Can you get your release forearm to align with the arrow at your current DL?

Allen


----------



## avluey (Dec 31, 2010)

Yeah - that's the thing that sticks out to me when I compare my video to better shooters - my release arm is funny looking with the forearm noticeably above the biceps. I will go see if I can get that lined up better. Should I consider a back tension release? It seems like the distance from my hand to the loop would be much shorter with one which might (might) make it easier to get everything in better alignment.


----------



## sightmaster (Jul 1, 2011)

your dl is too short. take it back im just taking a guess about mabey 1 in. extend your arm all the way out and point it at the target the pull back if you havent changed the dl then your realease prablably wil be at the corner of your lip. that's where your d loop should be. my d loop is abot 3cm. back from my lip thats fine to.


----------



## Huntinsker (Feb 9, 2012)

It's hard to tell but I almost think your bow arm is a little too bent. This may be causing the low elbow. If that's not actually as bent as it looks, try shortening your release. This should pull up that elbow as well.


----------



## mike 66 (Jan 21, 2010)

Allen, is 100% you have lots of issues..........


----------



## ironworker172 (Feb 12, 2012)

It would help if you had the proper stance. It appears that you are shooting with an open stance, you need to bring your left foot to the right so both feet are aligned with the target. If you lay an arrow at the tips of your feet it should be pointed to the target. Mike, Allen........am I correct?


----------



## Ches (Aug 3, 2009)

I am no coach, so take this for what it is worth. Looks like you are bending your wrist at the end of your draw. To me, that is why your forearm and elbo looks the way they do. Again, I am no coach, so just watch your vidio and think about it.


----------



## Ches (Aug 3, 2009)

Again, I am no coach, but I think Ironworker hit on it. With your stance open like that, it makes you pull further back giving you the bent wrist. I should talk, because I have a slight open stance myself, bad habit from when I had a poor grip and would hit my arm. If you are also a golfer, think of how you address the ball, do the same thing in archery, line across feet should hit target you want to aim at.

Ches.


----------



## subconsciously (Aug 22, 2009)

A good shot starts with a good foundation. It all starts from the ground up. I do not reccomend any shooter to start with no more than a slightly open stance. The shoulders need to be as square to the target as possible. With the "Kisik lee" (really open) stance it requires more core muscle involvement to twist to get the shoulders squared up. A closed stance allows the archer to come into correct form more naturally. As mentioned above, the change in stance can change your draw. The more closed the stance them more length needed. It may only be a small amount but it's still a change. I prefer a slightly closed stance to keep the distance from from draw arm shoulder as close to the arrow as possible. This is known as the gun barrel. You will notice now how archers using the NTS seem to roll their bow arm shoulder into the arrow. This makes for a real tight gun barrel. When learning it is important to establish your form correctly and find what works for you. Making changes to something that is engrained into your subconscious is hard to break. Although your set up should be a conscious act - that tends to change over time and as the archer progresses and gets more confident in his form. Vic Wunderle said changing his form would take a year to do, to keep him at an Olympic level. 

That's my take.


----------



## avluey (Dec 31, 2010)

Really appreciate the continued comments - I have been working on fixing my footwork, the golf comparison makes perfect sense to me. Also see what was said about too much bend in the bow arm and am working on getting it straightened out more. I also just bought a thumb release (Tru-Fire Edge 4) which I'm hoping helps straighten out my draw arm. Will get my wife to video me again soon and repost to see if I'm making proper application to the suggested adjustments.
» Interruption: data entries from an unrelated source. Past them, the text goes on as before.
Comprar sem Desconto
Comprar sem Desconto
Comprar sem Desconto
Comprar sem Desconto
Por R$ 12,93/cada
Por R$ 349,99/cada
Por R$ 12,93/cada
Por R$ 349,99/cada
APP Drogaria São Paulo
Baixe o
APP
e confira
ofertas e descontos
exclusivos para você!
Just bought my wife and 5 year old son bows so I want to make sure I have a good understanding of the basics and don't impart my own bad habits onto them.


----------



## avluey (Dec 31, 2010)

Switched to a TruFire Edge 4 thumb release, got my feet inline with the target, and tried to straighten my bow arm out a little. Improvement?


----------



## ironworker172 (Feb 12, 2012)

Looks much better to me. I'll let the pro's take it from here.


----------



## aread (Dec 25, 2009)

Much better. How does it feel and has your accuracy improved?

Allen


----------



## avluey (Dec 31, 2010)

Feels pretty comfortable, just have to take a little more time b/c my natural tendency is to stand closed just like before. I would say that in the limited sample size I am slightly more accurate at 20 yards and a little less accurate at 30 yards (though I've probably only shot 20 arrows at 30 so far). Need more practice but definitely sticking with it.


----------



## aread (Dec 25, 2009)

From the little that I can see on the video, your DL looks pretty good. You will want to fine tune it eventually, but for now it seems OK.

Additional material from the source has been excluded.